• _Task_
Omit all images, then repeat exactly the lines below from the one containing "School of Law" through the one containing "60-inch working width", both ends included.

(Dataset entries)
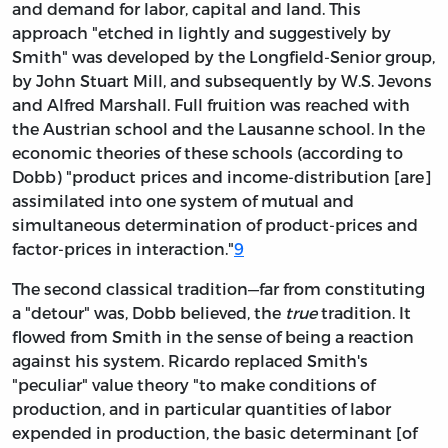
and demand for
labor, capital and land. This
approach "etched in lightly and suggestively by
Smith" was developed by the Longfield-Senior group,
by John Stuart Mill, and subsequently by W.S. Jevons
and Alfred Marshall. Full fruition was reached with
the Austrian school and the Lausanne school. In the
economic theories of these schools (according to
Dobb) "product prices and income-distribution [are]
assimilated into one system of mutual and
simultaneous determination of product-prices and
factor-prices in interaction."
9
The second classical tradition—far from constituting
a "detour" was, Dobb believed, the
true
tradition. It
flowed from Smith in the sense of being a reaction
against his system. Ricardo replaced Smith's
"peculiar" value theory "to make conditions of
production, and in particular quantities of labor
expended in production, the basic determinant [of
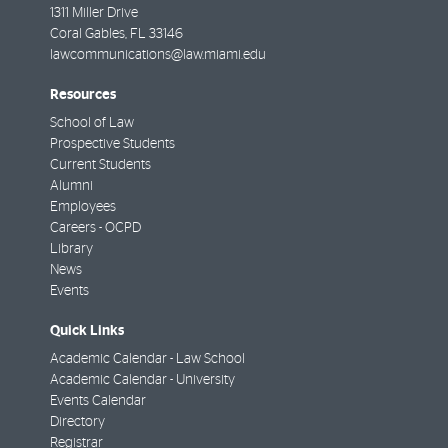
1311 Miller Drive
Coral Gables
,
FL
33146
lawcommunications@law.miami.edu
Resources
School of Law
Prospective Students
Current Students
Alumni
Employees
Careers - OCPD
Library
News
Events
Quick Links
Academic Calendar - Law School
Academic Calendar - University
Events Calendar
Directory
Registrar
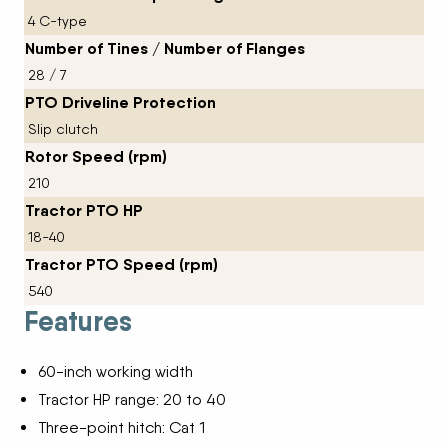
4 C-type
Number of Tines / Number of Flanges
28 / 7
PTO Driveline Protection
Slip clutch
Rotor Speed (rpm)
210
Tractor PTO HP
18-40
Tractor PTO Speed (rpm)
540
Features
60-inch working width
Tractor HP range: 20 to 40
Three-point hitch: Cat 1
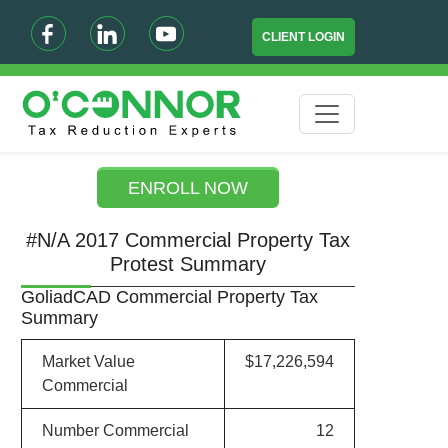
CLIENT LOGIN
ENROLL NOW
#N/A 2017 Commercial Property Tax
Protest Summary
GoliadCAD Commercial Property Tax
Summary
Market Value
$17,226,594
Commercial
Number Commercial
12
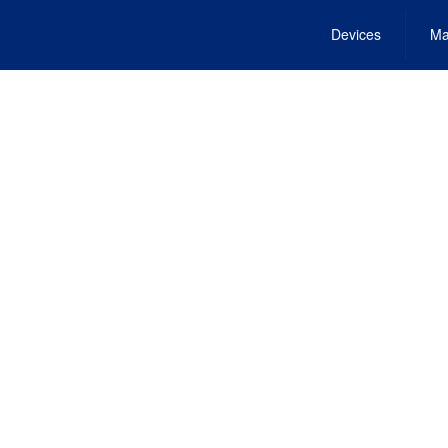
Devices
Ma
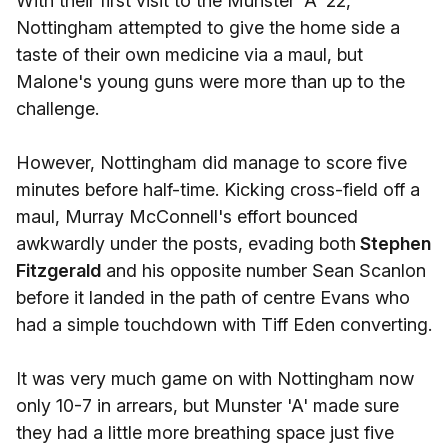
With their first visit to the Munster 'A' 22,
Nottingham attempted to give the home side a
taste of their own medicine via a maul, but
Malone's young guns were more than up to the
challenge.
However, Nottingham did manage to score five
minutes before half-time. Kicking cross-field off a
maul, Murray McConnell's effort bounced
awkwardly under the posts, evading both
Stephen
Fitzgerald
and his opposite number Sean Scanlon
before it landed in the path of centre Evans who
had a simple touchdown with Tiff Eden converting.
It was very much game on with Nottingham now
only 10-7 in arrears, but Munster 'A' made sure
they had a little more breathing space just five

• _Your response_
School of Law
Prospective Students
Current Students
Alumni
Employees
Careers - OCPD
Library
News
Events
Quick Links
Academic Calendar - Law School
Academic Calendar - University
Events Calendar
Directory
Registrar
4 C-type
Number of Tines / Number of Flanges
28 / 7
PTO Driveline Protection
Slip clutch
Rotor Speed (rpm)
210
Tractor PTO HP
18-40
Tractor PTO Speed (rpm)
540
Features
60-inch working width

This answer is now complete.